== Material supplied ==
- - -

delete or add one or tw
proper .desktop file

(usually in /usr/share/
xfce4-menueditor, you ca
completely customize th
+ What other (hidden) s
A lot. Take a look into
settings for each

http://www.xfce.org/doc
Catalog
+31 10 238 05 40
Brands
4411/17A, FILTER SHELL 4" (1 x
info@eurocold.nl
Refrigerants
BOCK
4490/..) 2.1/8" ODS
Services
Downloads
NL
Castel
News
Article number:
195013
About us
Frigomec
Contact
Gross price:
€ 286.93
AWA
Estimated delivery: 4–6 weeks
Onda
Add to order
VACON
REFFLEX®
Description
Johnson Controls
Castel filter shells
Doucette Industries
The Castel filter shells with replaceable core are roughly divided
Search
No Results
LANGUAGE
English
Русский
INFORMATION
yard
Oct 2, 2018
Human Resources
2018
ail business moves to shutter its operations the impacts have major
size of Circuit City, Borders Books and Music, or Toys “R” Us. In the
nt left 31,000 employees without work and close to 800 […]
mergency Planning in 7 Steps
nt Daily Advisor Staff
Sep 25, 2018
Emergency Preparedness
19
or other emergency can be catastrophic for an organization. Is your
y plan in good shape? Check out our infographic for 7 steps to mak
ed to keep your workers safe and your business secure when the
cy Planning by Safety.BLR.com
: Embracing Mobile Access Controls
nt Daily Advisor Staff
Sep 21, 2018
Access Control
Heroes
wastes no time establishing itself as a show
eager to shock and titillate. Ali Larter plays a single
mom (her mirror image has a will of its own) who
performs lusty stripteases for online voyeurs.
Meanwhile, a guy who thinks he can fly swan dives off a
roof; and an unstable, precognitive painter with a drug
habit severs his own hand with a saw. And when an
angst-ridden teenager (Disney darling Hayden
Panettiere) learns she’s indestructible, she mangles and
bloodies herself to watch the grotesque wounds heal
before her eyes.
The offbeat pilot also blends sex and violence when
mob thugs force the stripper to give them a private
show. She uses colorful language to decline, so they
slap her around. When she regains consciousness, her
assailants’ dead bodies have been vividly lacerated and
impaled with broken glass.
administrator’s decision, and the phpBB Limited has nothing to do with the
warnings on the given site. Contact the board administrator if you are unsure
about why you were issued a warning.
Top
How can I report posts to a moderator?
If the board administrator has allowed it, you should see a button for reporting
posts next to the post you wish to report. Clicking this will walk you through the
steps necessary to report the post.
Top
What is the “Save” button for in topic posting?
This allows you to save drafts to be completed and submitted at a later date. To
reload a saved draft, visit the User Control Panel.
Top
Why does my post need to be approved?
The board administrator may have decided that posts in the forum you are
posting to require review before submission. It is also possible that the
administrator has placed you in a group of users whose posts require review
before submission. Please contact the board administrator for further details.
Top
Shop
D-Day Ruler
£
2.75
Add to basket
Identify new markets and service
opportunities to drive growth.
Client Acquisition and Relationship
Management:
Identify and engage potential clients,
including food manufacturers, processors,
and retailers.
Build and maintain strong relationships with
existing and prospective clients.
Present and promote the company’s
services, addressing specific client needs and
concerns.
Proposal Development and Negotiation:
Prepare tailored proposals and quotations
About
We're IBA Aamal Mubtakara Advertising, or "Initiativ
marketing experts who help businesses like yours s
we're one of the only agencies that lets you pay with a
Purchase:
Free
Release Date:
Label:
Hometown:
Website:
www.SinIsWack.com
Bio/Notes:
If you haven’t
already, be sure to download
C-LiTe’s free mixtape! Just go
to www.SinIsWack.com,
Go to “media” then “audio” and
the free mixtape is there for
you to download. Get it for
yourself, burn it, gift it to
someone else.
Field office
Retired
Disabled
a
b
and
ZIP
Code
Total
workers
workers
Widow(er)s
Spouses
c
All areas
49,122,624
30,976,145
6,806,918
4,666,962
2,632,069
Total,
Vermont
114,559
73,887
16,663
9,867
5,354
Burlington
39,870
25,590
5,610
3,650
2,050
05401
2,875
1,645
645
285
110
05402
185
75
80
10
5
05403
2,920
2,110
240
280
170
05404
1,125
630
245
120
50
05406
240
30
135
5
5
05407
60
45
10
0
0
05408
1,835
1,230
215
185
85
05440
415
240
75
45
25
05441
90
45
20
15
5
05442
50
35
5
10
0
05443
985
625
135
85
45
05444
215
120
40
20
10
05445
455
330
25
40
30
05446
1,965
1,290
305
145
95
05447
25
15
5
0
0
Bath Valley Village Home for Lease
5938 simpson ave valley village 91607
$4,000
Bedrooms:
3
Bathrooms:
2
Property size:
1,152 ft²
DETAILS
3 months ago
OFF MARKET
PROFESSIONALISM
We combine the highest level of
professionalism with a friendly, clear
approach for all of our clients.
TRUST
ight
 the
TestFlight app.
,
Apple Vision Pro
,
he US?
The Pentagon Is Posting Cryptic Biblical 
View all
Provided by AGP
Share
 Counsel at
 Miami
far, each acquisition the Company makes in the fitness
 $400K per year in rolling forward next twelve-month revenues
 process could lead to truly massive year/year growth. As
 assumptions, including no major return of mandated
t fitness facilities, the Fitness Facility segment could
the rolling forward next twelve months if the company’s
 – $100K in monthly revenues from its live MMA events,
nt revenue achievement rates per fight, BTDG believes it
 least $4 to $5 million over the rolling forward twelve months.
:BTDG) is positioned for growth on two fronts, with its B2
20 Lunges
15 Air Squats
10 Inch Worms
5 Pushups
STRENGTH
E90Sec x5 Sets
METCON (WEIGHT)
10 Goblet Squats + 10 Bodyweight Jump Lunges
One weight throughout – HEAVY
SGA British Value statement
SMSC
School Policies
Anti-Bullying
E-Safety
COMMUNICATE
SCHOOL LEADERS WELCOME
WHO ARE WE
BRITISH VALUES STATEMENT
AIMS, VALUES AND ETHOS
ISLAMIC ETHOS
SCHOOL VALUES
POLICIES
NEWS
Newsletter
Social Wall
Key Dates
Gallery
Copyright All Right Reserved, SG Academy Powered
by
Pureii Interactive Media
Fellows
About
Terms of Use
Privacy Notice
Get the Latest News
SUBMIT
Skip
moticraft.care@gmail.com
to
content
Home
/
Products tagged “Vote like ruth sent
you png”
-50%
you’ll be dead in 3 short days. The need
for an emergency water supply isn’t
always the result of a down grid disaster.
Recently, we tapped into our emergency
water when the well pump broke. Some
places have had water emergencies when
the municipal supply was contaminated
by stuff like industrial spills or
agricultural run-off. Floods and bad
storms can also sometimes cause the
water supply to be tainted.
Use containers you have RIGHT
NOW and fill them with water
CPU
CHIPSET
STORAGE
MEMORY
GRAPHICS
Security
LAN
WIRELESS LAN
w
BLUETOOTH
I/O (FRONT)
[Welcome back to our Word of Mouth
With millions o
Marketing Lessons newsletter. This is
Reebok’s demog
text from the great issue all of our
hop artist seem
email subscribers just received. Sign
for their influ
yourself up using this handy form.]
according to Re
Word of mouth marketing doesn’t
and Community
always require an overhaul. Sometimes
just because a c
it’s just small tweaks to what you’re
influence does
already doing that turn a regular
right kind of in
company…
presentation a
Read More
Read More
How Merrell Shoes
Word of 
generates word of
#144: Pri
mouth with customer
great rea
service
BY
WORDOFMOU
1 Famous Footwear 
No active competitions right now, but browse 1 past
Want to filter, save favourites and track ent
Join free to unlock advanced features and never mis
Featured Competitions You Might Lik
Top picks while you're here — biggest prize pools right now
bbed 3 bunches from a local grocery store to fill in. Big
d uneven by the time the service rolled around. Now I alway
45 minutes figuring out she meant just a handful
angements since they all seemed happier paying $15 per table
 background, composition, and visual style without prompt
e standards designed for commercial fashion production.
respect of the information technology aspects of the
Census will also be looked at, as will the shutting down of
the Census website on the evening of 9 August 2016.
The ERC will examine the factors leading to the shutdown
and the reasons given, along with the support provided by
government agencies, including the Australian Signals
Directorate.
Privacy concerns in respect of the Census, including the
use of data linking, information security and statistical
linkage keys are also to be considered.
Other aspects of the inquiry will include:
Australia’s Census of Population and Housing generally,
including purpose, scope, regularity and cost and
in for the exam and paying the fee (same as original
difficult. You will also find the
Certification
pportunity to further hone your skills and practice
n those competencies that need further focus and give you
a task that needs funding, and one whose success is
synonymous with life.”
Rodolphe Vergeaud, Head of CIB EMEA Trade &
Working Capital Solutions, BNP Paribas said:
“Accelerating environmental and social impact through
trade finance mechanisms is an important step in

- - -

Take the listing above and repeat exactly the lines from the one containing "Terms of Use" through the one containing "bbed 3 bunches", both included.

Terms of Use
Privacy Notice
Get the Latest News
SUBMIT
Skip
moticraft.care@gmail.com
to
content
Home
/
Products tagged “Vote like ruth sent
you png”
-50%
you’ll be dead in 3 short days. The need
for an emergency water supply isn’t
always the result of a down grid disaster.
Recently, we tapped into our emergency
water when the well pump broke. Some
places have had water emergencies when
the municipal supply was contaminated
by stuff like industrial spills or
agricultural run-off. Floods and bad
storms can also sometimes cause the
water supply to be tainted.
Use containers you have RIGHT
NOW and fill them with water
CPU
CHIPSET
STORAGE
MEMORY
GRAPHICS
Security
LAN
WIRELESS LAN
w
BLUETOOTH
I/O (FRONT)
[Welcome back to our Word of Mouth
With millions o
Marketing Lessons newsletter. This is
Reebok’s demog
text from the great issue all of our
hop artist seem
email subscribers just received. Sign
for their influ
yourself up using this handy form.]
according to Re
Word of mouth marketing doesn’t
and Community
always require an overhaul. Sometimes
just because a c
it’s just small tweaks to what you’re
influence does
already doing that turn a regular
right kind of in
company…
presentation a
Read More
Read More
How Merrell Shoes
Word of 
generates word of
#144: Pri
mouth with customer
great rea
service
BY
WORDOFMOU
1 Famous Footwear 
No active competitions right now, but browse 1 past
Want to filter, save favourites and track ent
Join free to unlock advanced features and never mis
Featured Competitions You Might Lik
Top picks while you're here — biggest prize pools right now
bbed 3 bunches from a local grocery store to fill in. Big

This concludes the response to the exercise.